**Your task**: Would you transcribe each entry that follows word for word, minus the images?

=== Section Start ===

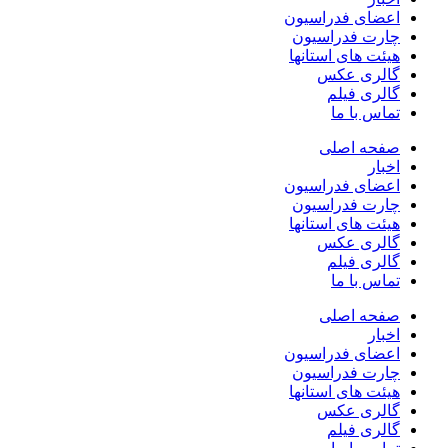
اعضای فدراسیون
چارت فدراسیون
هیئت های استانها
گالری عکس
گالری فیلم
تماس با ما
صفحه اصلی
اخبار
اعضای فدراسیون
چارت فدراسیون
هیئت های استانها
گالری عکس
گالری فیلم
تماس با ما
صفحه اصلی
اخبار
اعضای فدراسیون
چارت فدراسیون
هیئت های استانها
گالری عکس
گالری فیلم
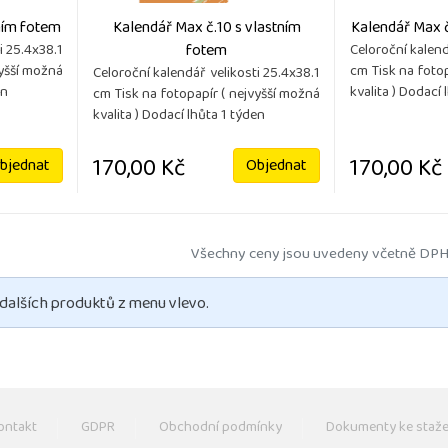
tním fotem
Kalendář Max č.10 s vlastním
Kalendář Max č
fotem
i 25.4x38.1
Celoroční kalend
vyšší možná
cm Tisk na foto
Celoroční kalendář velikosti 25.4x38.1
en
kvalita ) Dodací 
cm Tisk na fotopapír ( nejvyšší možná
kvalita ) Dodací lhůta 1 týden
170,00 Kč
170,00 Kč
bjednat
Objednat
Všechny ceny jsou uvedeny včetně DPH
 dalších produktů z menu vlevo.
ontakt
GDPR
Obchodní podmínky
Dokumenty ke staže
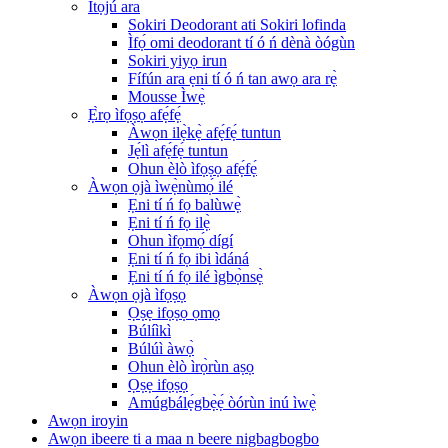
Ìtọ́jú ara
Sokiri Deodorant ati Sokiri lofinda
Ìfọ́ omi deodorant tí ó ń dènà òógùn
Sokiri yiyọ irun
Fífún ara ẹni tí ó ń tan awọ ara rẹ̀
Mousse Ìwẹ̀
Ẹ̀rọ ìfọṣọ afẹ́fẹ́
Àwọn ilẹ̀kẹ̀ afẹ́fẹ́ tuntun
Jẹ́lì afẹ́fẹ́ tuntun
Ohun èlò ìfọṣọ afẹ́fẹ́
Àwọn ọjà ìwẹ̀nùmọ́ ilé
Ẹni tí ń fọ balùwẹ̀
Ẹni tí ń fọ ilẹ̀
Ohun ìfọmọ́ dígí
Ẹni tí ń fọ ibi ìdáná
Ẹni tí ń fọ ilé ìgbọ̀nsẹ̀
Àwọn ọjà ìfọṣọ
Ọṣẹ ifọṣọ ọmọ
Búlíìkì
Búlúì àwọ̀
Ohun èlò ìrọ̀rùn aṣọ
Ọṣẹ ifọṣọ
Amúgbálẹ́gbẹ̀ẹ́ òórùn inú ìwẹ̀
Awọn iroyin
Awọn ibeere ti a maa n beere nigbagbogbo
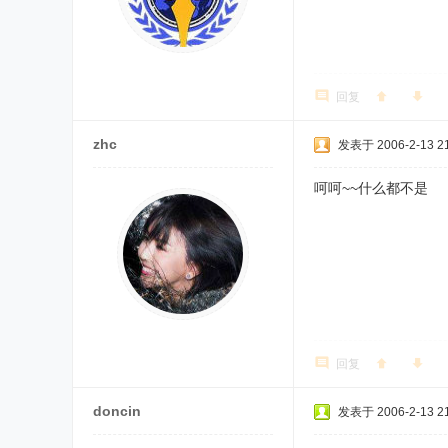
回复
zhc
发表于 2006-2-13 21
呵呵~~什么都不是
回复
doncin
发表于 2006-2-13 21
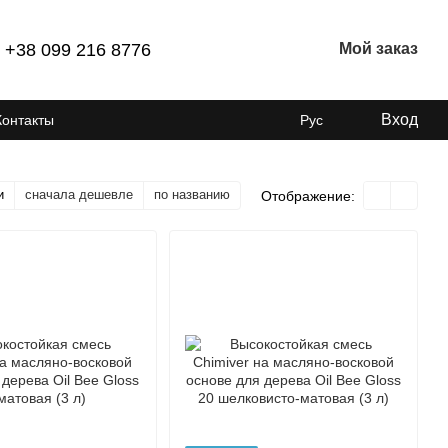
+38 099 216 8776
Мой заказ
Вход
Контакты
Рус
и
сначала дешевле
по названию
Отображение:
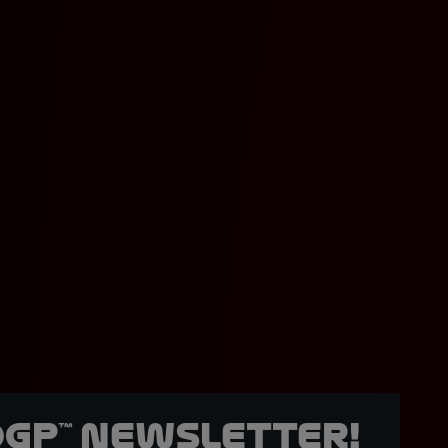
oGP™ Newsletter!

=== Section End ===

**Answer to the problem**:
اعضای فدراسیون
چارت فدراسیون
هیئت های استانها
گالری عکس
گالری فیلم
تماس با ما
صفحه اصلی
اخبار
اعضای فدراسیون
چارت فدراسیون
هیئت های استانها
گالری عکس
گالری فیلم
تماس با ما
صفحه اصلی
اخبار
اعضای فدراسیون
چارت فدراسیون
هیئت های استانها
گالری عکس
گالری فیلم
tním fotem
Kalendář Max č.10 s vlastním
Kalendář Max č
fotem
i 25.4x38.1
Celoroční kalend
vyšší možná
cm Tisk na foto
Celoroční kalendář velikosti 25.4x38.1
en
kvalita ) Dodací 
cm Tisk na fotopapír ( nejvyšší možná
kvalita ) Dodací lhůta 1 týden
170,00 Kč
170,00 Kč
bjednat
Objednat
Všechny ceny jsou uvedeny včetně DPH
 dalších produktů z menu vlevo.
ontakt
GDPR
Obchodní podmínky
Dokumenty ke staže
Ìtọ́jú ara
Sokiri Deodorant ati Sokiri lofinda
Ìfọ́ omi deodorant tí ó ń dènà òógùn
Sokiri yiyọ irun
Fífún ara ẹni tí ó ń tan awọ ara rẹ̀
Mousse Ìwẹ̀
Ẹ̀rọ ìfọṣọ afẹ́fẹ́
Àwọn ilẹ̀kẹ̀ afẹ́fẹ́ tuntun
Jẹ́lì afẹ́fẹ́ tuntun
Ohun èlò ìfọṣọ afẹ́fẹ́
Àwọn ọjà ìwẹ̀nùmọ́ ilé
Ẹni tí ń fọ balùwẹ̀
Ẹni tí ń fọ ilẹ̀
Ohun ìfọmọ́ dígí
Ẹni tí ń fọ ibi ìdáná
Ẹni tí ń fọ ilé ìgbọ̀nsẹ̀
Àwọn ọjà ìfọṣọ
Ọṣẹ ifọṣọ ọmọ
Búlíìkì
Búlúì àwọ̀
Ohun èlò ìrọ̀rùn aṣọ
Ọṣẹ ifọṣọ
Amúgbálẹ́gbẹ̀ẹ́ òórùn inú ìwẹ̀
Awọn iroyin
Awọn ibeere ti a maa n beere nigbagbogbo
回复
zhc
发表于 2006-2-13 21
呵呵~~什么都不是
回复
doncin
发表于 2006-2-13 21
+38 099 216 8776
Мой заказ
Вход
Контакты
Рус
и
сначала дешевле
по названию
Отображение:
oGP™ Newsletter!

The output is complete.